— Provided records —

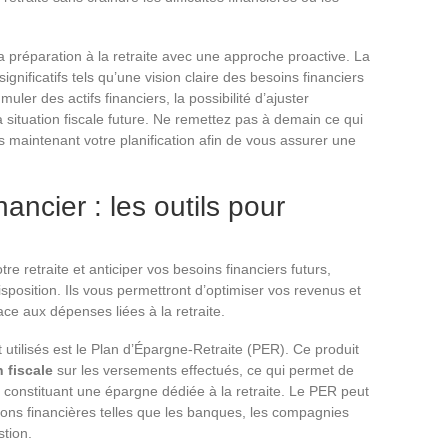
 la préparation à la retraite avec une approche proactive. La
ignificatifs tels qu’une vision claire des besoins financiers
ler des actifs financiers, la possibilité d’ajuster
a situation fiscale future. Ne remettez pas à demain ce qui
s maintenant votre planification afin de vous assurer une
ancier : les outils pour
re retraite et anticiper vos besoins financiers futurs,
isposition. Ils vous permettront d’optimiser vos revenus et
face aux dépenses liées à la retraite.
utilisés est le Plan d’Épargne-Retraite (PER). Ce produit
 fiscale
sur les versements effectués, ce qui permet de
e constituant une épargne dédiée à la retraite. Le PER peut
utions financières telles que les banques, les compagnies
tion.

---

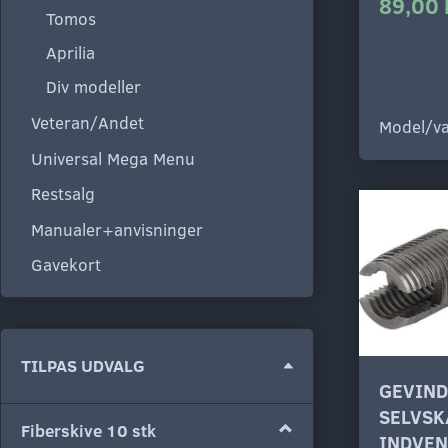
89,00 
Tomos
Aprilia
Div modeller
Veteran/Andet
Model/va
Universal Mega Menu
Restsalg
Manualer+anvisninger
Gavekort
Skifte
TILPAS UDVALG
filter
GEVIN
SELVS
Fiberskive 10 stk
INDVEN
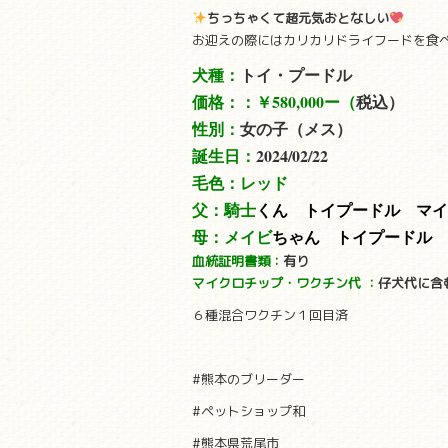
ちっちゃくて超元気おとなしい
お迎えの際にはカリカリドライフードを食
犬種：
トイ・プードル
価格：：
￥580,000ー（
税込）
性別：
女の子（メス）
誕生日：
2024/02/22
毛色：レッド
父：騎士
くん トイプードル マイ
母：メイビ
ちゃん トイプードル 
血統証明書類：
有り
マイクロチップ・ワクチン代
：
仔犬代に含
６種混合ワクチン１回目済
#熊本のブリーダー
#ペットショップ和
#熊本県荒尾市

— Your task —
Beginning with the line that has "la préparation à" and ending with the line that has "sur les versements", set down the lines above exactly and include no others.

— Answer space —
 la préparation à la retraite avec une approche proactive. La
ignificatifs tels qu’une vision claire des besoins financiers
ler des actifs financiers, la possibilité d’ajuster
a situation fiscale future. Ne remettez pas à demain ce qui
s maintenant votre planification afin de vous assurer une
ancier : les outils pour
re retraite et anticiper vos besoins financiers futurs,
isposition. Ils vous permettront d’optimiser vos revenus et
face aux dépenses liées à la retraite.
utilisés est le Plan d’Épargne-Retraite (PER). Ce produit
 fiscale
sur les versements effectués, ce qui permet de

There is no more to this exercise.